EARLY ACHIEVEMENT OF MINIMAL DISEASE ACTIVITY IN PSORIATIC ARTHRITIS IS ASSOCIATED WITH LONG-TERM IMPROVEMENTS IN QUALITY OF LIFE
Authors: Snoeck Henkemans S et al.
MDA is a treatment target in PsA that includes skin, joints, enthesitis as well as the patient’s perspective. The present study was set up to compare the quality of life after 1, 2 and 3 years in PsA patients from the Dutch Southwest Early PsA Cohort (DEPAR) who achieve MDA within the first year or not.
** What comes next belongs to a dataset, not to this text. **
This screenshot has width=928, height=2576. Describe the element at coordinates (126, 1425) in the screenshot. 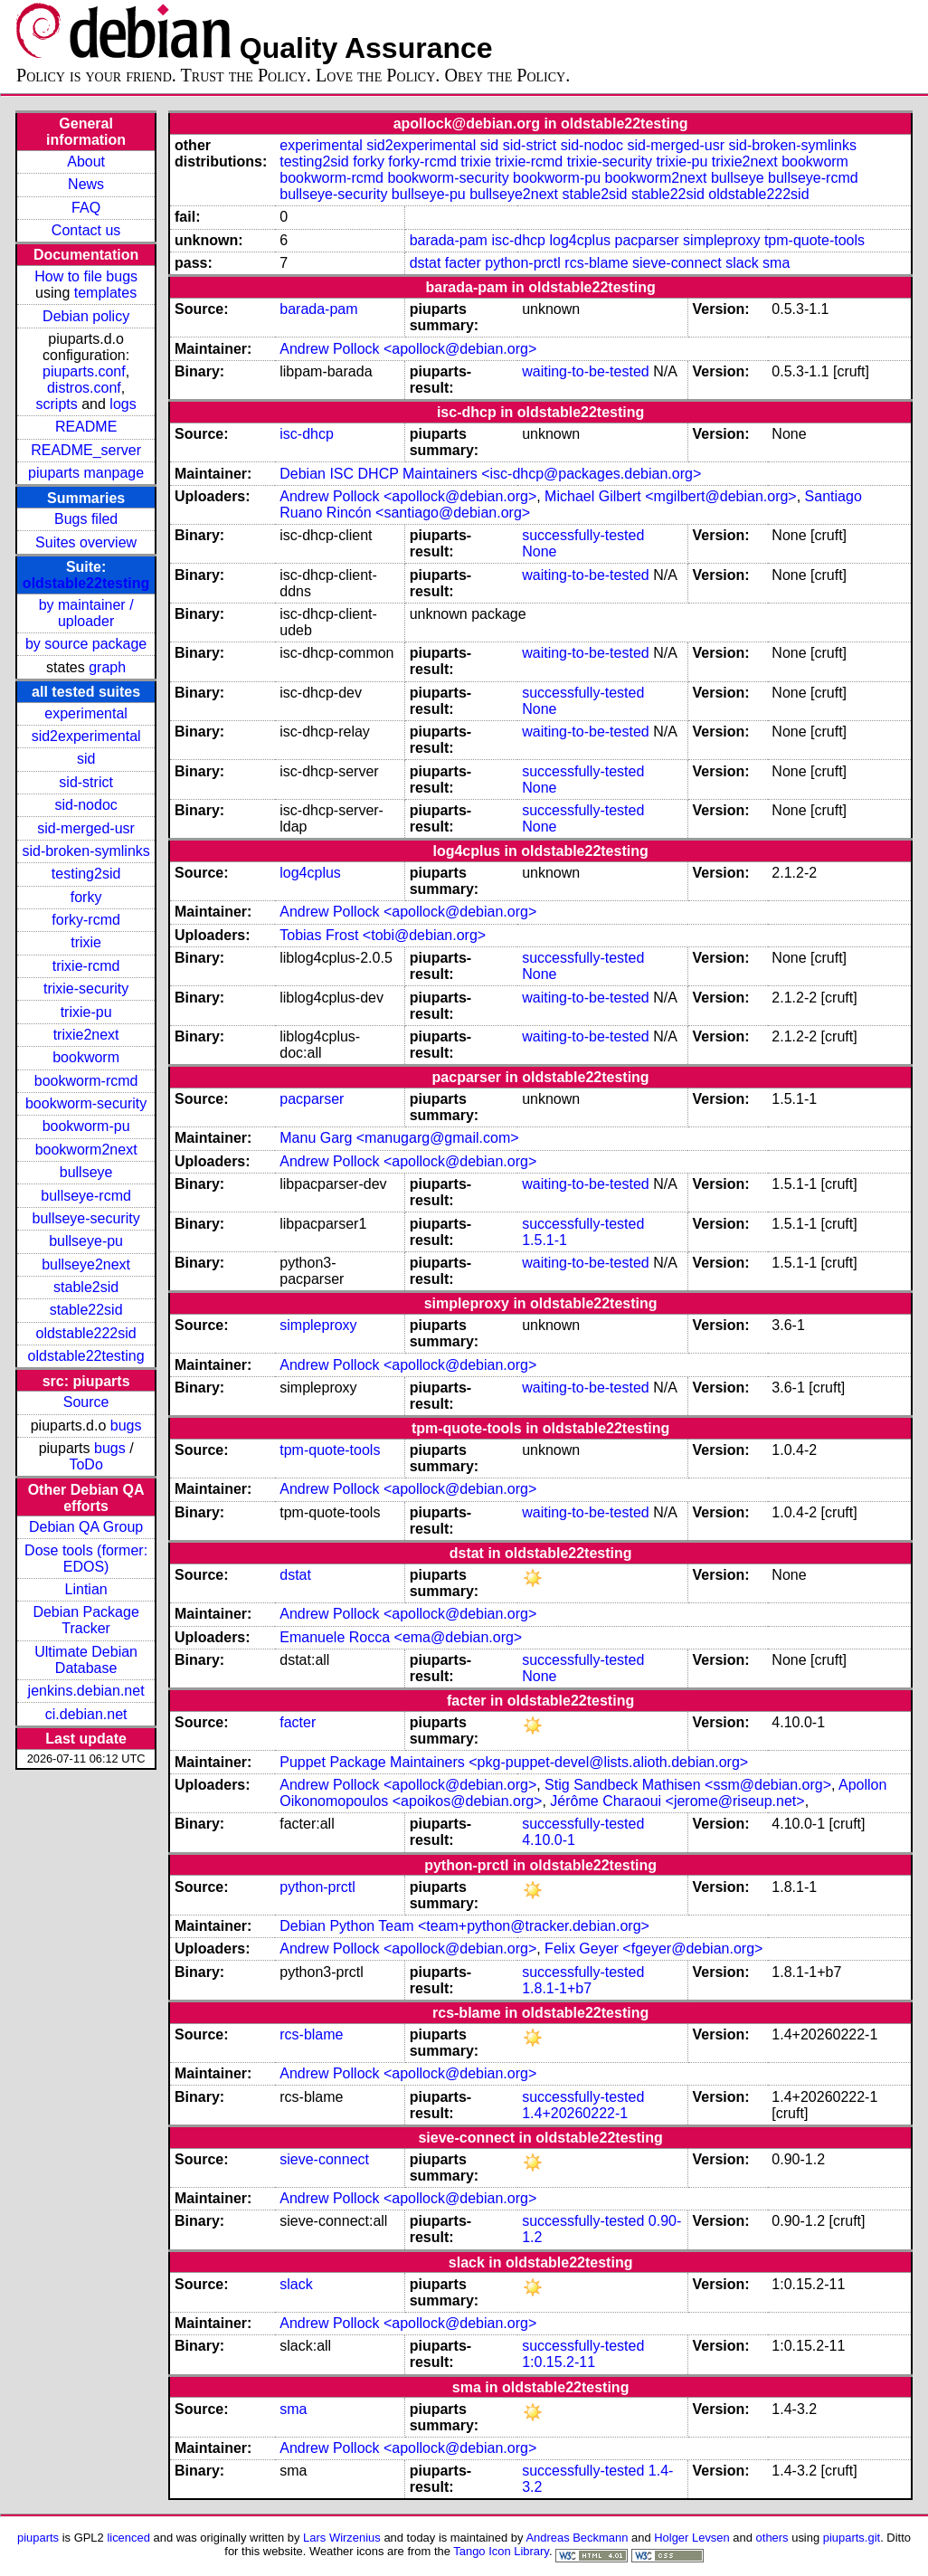

I see `bugs` at that location. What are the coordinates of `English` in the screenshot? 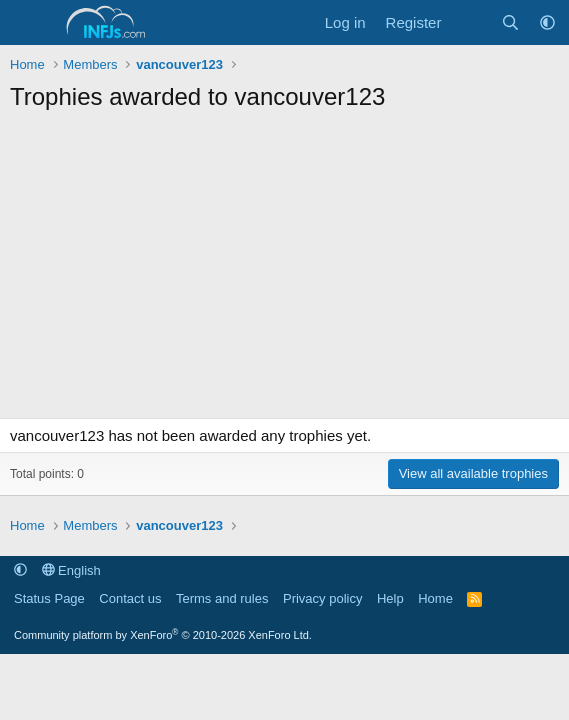 It's located at (71, 570).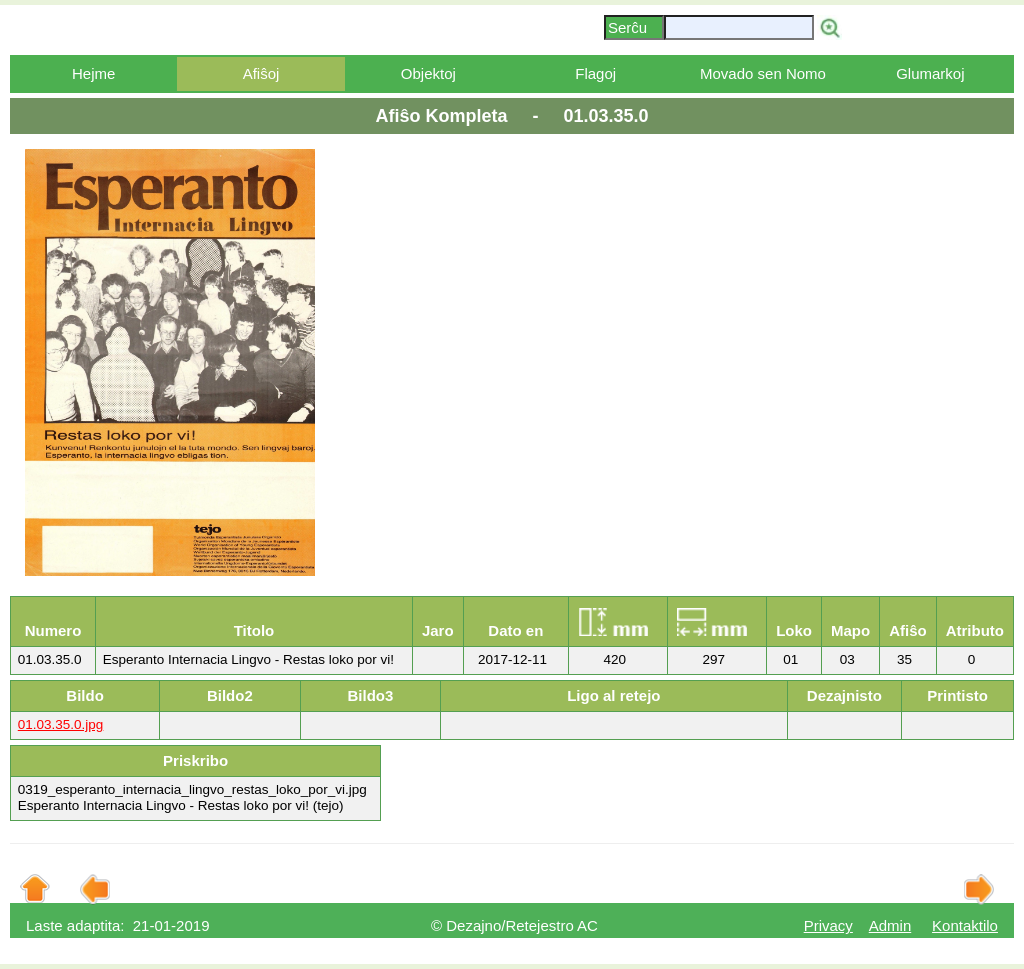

Patients were categorized into the following groups: sustained MDA (MDA at both 9 and 12 months visit), non-sustained MDA (MDA achieved within the first year but subsequently lost at 9 or 12 months) and non-MDA (patients who did not achieve MDA during the first year). The SF36 was used after 1, 2 and three years. From 243 patients, 113 achieved sustained MDA, 64 non-sustained MDA and 66 did not achieve MDA. Median symptom duration at baseline was 9.3 months. Quality of life (QoL) in the group of patients with sustained MDA was comparable to the general Dutch population. Patients who did not achieve MDA in the first year had a lower QoL compared to patients in sustained MDA and these differences persisted during the following years despite more intensified treatments.
Aiming for MDA already during the first year after PsA diagnosis may seem very ambitious-but this data shows impressively how the achievement of sustained remission during the first year is associated with better quality of life during the following years and is not compensated by a more intensified treatment later on.